Dataset:
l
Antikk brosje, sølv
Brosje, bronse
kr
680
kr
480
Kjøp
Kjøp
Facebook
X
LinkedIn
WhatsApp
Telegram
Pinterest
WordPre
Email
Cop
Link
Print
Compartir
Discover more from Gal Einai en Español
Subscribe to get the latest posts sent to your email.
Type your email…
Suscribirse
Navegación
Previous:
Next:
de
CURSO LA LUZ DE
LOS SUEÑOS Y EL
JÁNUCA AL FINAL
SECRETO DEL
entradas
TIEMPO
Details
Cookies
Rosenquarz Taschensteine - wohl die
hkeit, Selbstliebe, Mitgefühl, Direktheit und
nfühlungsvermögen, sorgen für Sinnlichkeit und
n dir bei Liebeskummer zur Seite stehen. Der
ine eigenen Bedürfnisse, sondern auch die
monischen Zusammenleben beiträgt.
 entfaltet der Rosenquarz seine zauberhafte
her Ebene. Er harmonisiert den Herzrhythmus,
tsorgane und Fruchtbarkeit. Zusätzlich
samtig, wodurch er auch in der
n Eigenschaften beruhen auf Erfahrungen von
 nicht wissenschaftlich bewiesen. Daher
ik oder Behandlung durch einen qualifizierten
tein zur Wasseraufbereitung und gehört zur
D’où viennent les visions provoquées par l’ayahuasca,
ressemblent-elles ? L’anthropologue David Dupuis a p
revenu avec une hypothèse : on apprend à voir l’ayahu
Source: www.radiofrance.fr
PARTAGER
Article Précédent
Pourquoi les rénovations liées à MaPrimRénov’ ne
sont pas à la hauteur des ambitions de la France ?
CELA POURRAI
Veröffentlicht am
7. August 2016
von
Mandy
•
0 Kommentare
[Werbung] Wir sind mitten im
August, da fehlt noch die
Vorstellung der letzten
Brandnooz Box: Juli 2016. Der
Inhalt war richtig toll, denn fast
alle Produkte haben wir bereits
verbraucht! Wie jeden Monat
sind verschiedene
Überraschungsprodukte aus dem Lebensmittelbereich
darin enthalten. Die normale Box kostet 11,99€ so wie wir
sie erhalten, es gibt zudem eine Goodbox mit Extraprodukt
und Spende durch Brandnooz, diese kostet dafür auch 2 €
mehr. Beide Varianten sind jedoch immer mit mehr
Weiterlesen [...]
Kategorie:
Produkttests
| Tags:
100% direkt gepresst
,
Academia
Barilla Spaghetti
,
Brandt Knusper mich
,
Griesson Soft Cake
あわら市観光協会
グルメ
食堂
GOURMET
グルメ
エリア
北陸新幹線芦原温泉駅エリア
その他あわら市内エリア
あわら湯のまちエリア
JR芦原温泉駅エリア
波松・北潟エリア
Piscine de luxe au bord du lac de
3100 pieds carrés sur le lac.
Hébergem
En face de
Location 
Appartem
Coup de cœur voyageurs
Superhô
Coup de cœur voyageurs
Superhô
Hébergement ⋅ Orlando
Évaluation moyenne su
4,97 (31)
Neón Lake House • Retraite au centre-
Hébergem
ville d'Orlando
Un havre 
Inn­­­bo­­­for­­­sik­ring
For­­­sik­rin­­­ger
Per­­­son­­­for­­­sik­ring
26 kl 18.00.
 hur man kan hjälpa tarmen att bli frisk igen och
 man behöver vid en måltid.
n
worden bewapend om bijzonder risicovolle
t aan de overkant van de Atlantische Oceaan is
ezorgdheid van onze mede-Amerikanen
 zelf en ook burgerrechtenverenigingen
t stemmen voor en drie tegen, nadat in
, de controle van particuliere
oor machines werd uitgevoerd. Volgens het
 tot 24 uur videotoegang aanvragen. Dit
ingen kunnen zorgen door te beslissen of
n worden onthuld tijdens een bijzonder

Exercise instructions: Everything from the line containing "Per­­­son­­­for­­­sik­ring" to the last line of the material above should be printed exactly, both ends included.

Written answer:
Per­­­son­­­for­­­sik­ring
26 kl 18.00.
 hur man kan hjälpa tarmen att bli frisk igen och
 man behöver vid en måltid.
n
worden bewapend om bijzonder risicovolle
t aan de overkant van de Atlantische Oceaan is
ezorgdheid van onze mede-Amerikanen
 zelf en ook burgerrechtenverenigingen
t stemmen voor en drie tegen, nadat in
, de controle van particuliere
oor machines werd uitgevoerd. Volgens het
 tot 24 uur videotoegang aanvragen. Dit
ingen kunnen zorgen door te beslissen of
n worden onthuld tijdens een bijzonder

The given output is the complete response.